We went through a similar exercise of trying to get the tail latencies down.
Starting with SO_BUSY_POLL, then switching to the per-epoll variant (except
we went with a hard-coded napi_id argument instead of tracking) and trying to
get a workable set of budget/timeout/gro_flush. We were fine with burning all
cpu capacity we had and no sleep at all, so we ended up having a bunch
of special cases in epoll loop to avoid the sleep.

But we were trying to make a different model work (the one you mention in the
paper as well) where the userspace busy-pollers are just running napi_poll
on one cpu and the actual work is consumed by the userspace on a different cpu.
(we had two epoll fds - one with napi_id=xxx and no sockets to drive napi_poll
and another epoll fd with actual sockets for signaling).

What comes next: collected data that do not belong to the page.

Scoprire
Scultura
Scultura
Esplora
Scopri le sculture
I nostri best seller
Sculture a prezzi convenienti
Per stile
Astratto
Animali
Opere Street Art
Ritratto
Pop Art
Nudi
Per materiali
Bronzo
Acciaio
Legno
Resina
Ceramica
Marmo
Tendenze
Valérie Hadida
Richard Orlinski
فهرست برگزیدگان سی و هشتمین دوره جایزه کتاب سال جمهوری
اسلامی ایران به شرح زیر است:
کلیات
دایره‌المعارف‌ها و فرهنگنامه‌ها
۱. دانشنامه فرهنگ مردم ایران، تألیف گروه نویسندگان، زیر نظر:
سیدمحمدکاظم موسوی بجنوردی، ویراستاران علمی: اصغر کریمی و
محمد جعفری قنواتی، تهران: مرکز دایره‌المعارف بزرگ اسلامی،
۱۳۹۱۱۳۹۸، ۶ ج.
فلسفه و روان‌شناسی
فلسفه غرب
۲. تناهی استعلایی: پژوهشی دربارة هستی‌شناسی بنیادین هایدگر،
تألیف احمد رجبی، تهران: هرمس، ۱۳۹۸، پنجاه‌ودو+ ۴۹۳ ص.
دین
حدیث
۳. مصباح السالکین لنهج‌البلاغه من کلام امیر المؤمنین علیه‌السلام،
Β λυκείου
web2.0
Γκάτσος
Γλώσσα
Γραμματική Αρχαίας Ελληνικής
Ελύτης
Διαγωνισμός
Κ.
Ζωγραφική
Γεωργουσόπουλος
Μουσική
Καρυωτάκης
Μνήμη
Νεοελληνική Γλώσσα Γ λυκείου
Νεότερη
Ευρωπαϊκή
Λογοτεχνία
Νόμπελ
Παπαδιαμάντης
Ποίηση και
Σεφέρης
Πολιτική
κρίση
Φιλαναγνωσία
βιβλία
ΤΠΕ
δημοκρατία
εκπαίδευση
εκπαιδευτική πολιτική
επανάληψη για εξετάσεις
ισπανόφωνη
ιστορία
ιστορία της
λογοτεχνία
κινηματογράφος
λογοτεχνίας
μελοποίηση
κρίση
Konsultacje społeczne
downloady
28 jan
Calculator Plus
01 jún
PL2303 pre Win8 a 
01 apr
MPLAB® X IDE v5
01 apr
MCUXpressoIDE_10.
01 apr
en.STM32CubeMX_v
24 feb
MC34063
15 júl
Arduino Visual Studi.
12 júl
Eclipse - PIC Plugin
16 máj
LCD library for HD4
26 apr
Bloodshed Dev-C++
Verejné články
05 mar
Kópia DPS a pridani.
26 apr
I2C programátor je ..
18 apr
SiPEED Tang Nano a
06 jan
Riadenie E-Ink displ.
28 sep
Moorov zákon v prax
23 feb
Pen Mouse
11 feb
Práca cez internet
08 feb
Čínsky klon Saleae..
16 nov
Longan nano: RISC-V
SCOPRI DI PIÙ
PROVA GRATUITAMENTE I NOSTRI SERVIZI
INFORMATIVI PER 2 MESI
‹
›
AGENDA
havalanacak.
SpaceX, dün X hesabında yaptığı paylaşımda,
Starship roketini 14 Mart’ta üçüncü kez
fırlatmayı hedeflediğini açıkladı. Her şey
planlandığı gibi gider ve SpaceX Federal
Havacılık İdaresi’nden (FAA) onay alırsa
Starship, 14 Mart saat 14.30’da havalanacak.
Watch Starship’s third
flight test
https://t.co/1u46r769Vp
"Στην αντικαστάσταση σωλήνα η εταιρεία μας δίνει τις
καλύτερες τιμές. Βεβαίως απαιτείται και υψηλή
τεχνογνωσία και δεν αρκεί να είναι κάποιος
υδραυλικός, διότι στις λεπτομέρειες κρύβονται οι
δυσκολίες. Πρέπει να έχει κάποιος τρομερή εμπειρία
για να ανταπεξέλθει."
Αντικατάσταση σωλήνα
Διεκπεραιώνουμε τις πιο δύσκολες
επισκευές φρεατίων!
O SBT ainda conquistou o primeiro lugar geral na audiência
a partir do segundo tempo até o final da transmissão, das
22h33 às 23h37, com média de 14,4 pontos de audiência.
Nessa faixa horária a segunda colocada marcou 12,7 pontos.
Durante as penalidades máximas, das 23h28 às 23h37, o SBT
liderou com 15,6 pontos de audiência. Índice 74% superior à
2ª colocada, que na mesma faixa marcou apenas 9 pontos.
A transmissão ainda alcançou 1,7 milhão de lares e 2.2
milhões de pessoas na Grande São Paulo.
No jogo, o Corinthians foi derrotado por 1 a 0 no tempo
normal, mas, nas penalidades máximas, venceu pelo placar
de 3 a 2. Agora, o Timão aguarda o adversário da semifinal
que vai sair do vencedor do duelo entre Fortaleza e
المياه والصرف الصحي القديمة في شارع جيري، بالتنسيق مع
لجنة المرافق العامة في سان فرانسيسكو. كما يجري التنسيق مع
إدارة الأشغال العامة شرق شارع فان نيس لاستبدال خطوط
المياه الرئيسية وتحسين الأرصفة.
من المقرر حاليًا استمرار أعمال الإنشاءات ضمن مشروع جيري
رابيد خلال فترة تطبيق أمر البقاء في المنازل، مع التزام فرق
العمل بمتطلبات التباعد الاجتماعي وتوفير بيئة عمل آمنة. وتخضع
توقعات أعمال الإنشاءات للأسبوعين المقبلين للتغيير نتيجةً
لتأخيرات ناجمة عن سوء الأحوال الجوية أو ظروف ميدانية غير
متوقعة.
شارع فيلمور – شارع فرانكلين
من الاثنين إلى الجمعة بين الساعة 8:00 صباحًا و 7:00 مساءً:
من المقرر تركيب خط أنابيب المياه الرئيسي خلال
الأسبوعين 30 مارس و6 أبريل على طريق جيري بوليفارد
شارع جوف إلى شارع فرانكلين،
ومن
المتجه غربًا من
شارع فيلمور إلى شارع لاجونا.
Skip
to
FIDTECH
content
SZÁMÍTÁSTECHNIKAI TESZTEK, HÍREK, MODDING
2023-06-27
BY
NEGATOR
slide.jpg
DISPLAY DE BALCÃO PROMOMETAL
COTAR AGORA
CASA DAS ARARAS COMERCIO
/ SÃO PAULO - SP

This mode has a different set of challenges with socket lock, socket rx
queue and the backlog processing :-(

> > > Note that napi_suspend_irqs/napi_resume_irqs is needed even for the sake of
> > > an individual queue or application to make sure that IRQ suspension is
> > > enabled/disabled right away when the state of the system changes from busy
> > > to idle and back.
> > 
> > Can we not handle everything in napi_busy_loop? If we can mark some napi
> > contexts as "explicitly polled by userspace with a larger defer timeout",
> > we should be able to do better compared to current NAPI_F_PREFER_BUSY_POLL
> > which is more like "this particular napi_poll call is user busy polling".
> 
> Then either the application needs to be polling all the time (wasting cpu
> cycles) or latencies will be determined by the timeout.
> 
> Only when switching back and forth between polling and interrupts is it
> possible to get low latencies across a large spectrum of offered loads
> without burning cpu cycles at 100%.

Ah, I see what you're saying, yes, you're right. In this case ignore my comment
about ep_suspend_napi_irqs/napi_resume_irqs.

Let's see how other people feel about per-dev irq_suspend_timeout. Properly
disabling napi during busy polling is super useful, but it would still
be nice to plumb irq_suspend_timeout via epoll context or have it set on
a per-napi basis imho.